Mannequin particulars and mannequin fine-tuning for customized datasets

On this answer, we benefit from the vit-gpt2-image-captioning mannequin obtainable from Hugging Face, which is licensed below Apache 2.0 with out performing any additional fine-tuning. Vit is a foundational mannequin for picture knowledge, and GPT-2 is a foundational mannequin for language. The multi-modal mixture of the 2 gives the potential of picture captioning. Hugging Face hosts state-of-the-art picture captioning fashions, which may be deployed in AWS in just a few clicks and provide simple-to-deploy inference endpoints. Though we will use this pre-trained mannequin immediately, we will additionally customise the mannequin to suit domain-specific datasets, extra knowledge sorts equivalent to video or spatial knowledge, and distinctive use instances.
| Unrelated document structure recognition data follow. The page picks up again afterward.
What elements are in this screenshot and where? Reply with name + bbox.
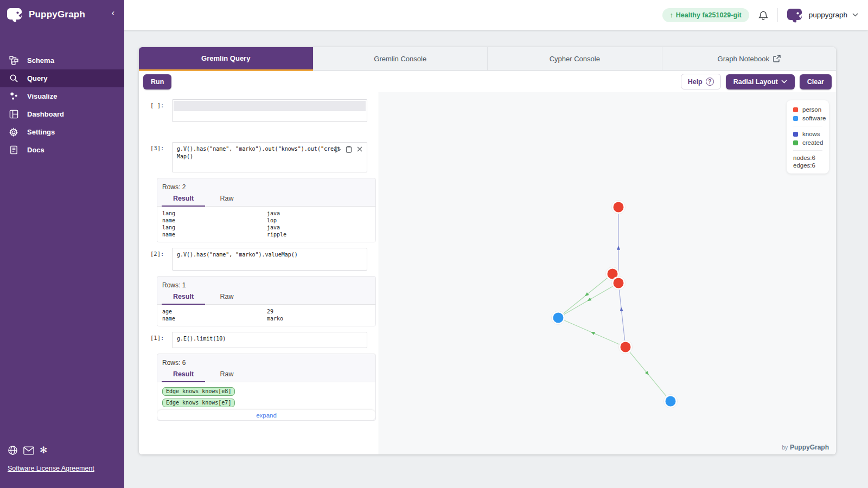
- layout-dropdown[interactable]: Radial Layout: [726, 74, 795, 89]
- sidebar-item-label: Schema: [27, 56, 54, 65]
- run-button[interactable]: Run: [143, 74, 171, 89]
- result-tab[interactable]: Result: [162, 290, 205, 305]
- result-value: ripple: [267, 231, 286, 238]
- result-value: 29: [267, 308, 273, 315]
- topbar-divider: [777, 8, 778, 22]
- sidebar-item-label: Dashboard: [27, 110, 64, 118]
- layout-label: Radial Layout: [733, 78, 778, 86]
- legend-label: knows: [802, 131, 820, 137]
- gear-icon: [9, 127, 18, 137]
- main-card: Gremlin Query Gremlin Console Cypher Con…: [139, 47, 836, 454]
- play-icon[interactable]: [334, 146, 341, 153]
- chevron-down-icon: [781, 80, 787, 84]
- rows-count: Rows: 2: [157, 178, 375, 192]
- edges-count: edges:6: [793, 162, 829, 169]
- result-value: java: [267, 224, 280, 231]
- top-bar: ↑ Healthy fa251029-git puppygraph: [0, 0, 868, 30]
- edge-arrow-knows: [620, 307, 623, 311]
- result-value: marko: [267, 315, 283, 322]
- graph-node-person[interactable]: [621, 342, 631, 352]
- health-status-label: Healthy fa251029-git: [676, 11, 742, 19]
- sidebar-item-dashboard[interactable]: Dashboard: [0, 105, 124, 123]
- result-panel-2: Rows: 1 Result Raw age29 namemarko: [157, 276, 376, 326]
- slack-icon[interactable]: ✻: [40, 446, 47, 455]
- result-body: age29 namemarko: [157, 305, 375, 326]
- software-color-swatch: [793, 116, 798, 121]
- sidebar-item-docs[interactable]: Docs: [0, 141, 124, 159]
- query-input[interactable]: g.V().has("name", "marko").out("knows").…: [172, 142, 367, 172]
- sidebar-collapse-icon[interactable]: ‹: [112, 9, 114, 17]
- query-cell-1: [1]: g.E().limit(10): [150, 332, 379, 348]
- tab-label: Cypher Console: [550, 55, 600, 63]
- question-circle-icon: ?: [706, 78, 714, 86]
- result-key: name: [162, 217, 267, 224]
- query-input[interactable]: g.E().limit(10): [172, 332, 367, 348]
- account-menu[interactable]: puppygraph: [787, 7, 858, 24]
- edge-arrow-knows: [617, 246, 620, 250]
- created-color-swatch: [793, 140, 798, 145]
- query-toolbar: Run Help ? Radial Layout Clear: [139, 71, 836, 92]
- close-icon[interactable]: [356, 146, 363, 152]
- tab-graph-notebook[interactable]: Graph Notebook: [662, 47, 837, 71]
- sidebar-item-visualize[interactable]: Visualize: [0, 87, 124, 105]
- credit-brand: PuppyGraph: [790, 444, 829, 451]
- graph-visualization[interactable]: [379, 92, 836, 454]
- external-link-icon: [773, 55, 781, 62]
- sidebar-item-settings[interactable]: Settings: [0, 123, 124, 141]
- puppygraph-logo-icon: [7, 6, 24, 23]
- legend-divider: [793, 126, 822, 126]
- mail-icon[interactable]: [23, 446, 34, 455]
- person-color-swatch: [793, 107, 798, 112]
- result-tab[interactable]: Result: [162, 368, 205, 382]
- help-button[interactable]: Help ?: [681, 74, 721, 89]
- sidebar-item-schema[interactable]: Schema: [0, 52, 124, 69]
- account-name: puppygraph: [809, 11, 847, 19]
- code-line: Map(): [177, 153, 362, 160]
- graph-legend: person software knows created nodes:6 ed…: [787, 100, 829, 174]
- query-input[interactable]: [172, 99, 367, 122]
- result-panel-3: Rows: 2 Result Raw langjava namelop lang…: [157, 178, 376, 242]
- cell-label: [3]:: [150, 142, 167, 172]
- globe-icon[interactable]: [8, 445, 18, 455]
- tab-label: Gremlin Query: [201, 54, 250, 62]
- legend-divider: [793, 150, 822, 151]
- document-icon: [9, 145, 18, 155]
- sidebar: PuppyGraph ‹ Schema Query: [0, 0, 124, 488]
- graph-node-person[interactable]: [614, 278, 624, 288]
- graph-node-person[interactable]: [614, 202, 624, 213]
- expand-link[interactable]: expand: [256, 412, 277, 419]
- sidebar-item-label: Visualize: [27, 92, 57, 100]
- raw-tab[interactable]: Raw: [205, 290, 248, 304]
- rows-count: Rows: 6: [157, 354, 375, 368]
- edge-badge: Edge knows knows[e8]: [162, 387, 235, 396]
- tab-gremlin-console[interactable]: Gremlin Console: [313, 47, 488, 71]
- tab-label: Gremlin Console: [374, 55, 426, 63]
- graph-node-software[interactable]: [553, 313, 564, 323]
- graph-node-software[interactable]: [666, 396, 676, 407]
- clear-button[interactable]: Clear: [800, 74, 832, 89]
- sidebar-item-query[interactable]: Query: [0, 69, 124, 87]
- software-license-link[interactable]: Software License Agreement: [8, 465, 94, 472]
- graph-canvas-panel[interactable]: person software knows created nodes:6 ed…: [379, 92, 836, 454]
- schema-icon: [9, 56, 18, 66]
- sidebar-menu: Schema Query Visualize: [0, 52, 124, 159]
- result-value: lop: [267, 217, 277, 224]
- copy-icon[interactable]: [346, 146, 352, 153]
- raw-tab[interactable]: Raw: [205, 192, 248, 206]
- rows-count: Rows: 1: [157, 277, 375, 290]
- puppygraph-logo-icon: [787, 7, 804, 24]
- result-tab[interactable]: Result: [162, 192, 205, 207]
- tab-gremlin-query[interactable]: Gremlin Query: [139, 47, 313, 71]
- notifications-bell-icon[interactable]: [758, 9, 769, 21]
- edge-arrow-created: [591, 332, 595, 335]
- legend-label: created: [802, 139, 823, 146]
- brand-credit: byPuppyGraph: [782, 444, 829, 451]
- query-cell-empty: [ ]:: [150, 99, 379, 122]
- query-input[interactable]: g.V().has("name", "marko").valueMap(): [172, 248, 367, 271]
- chevron-down-icon: [852, 13, 858, 17]
- empty-line-highlight: [174, 101, 366, 111]
- query-cell-2: [2]: g.V().has("name", "marko").valueMap…: [150, 248, 379, 271]
- health-status-badge: ↑ Healthy fa251029-git: [662, 8, 749, 22]
- raw-tab[interactable]: Raw: [205, 368, 248, 382]
- tab-cypher-console[interactable]: Cypher Console: [487, 47, 662, 71]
There are a number of Generative AI fashions the place some fashions carry out finest with sure datasets, or your workforce would possibly already be utilizing imaginative and prescient and language fashions. This answer gives the flexibleness of selecting the best-performing imaginative and prescient and language mannequin because the picture captioning mannequin via simple alternative of the mannequin we now have used.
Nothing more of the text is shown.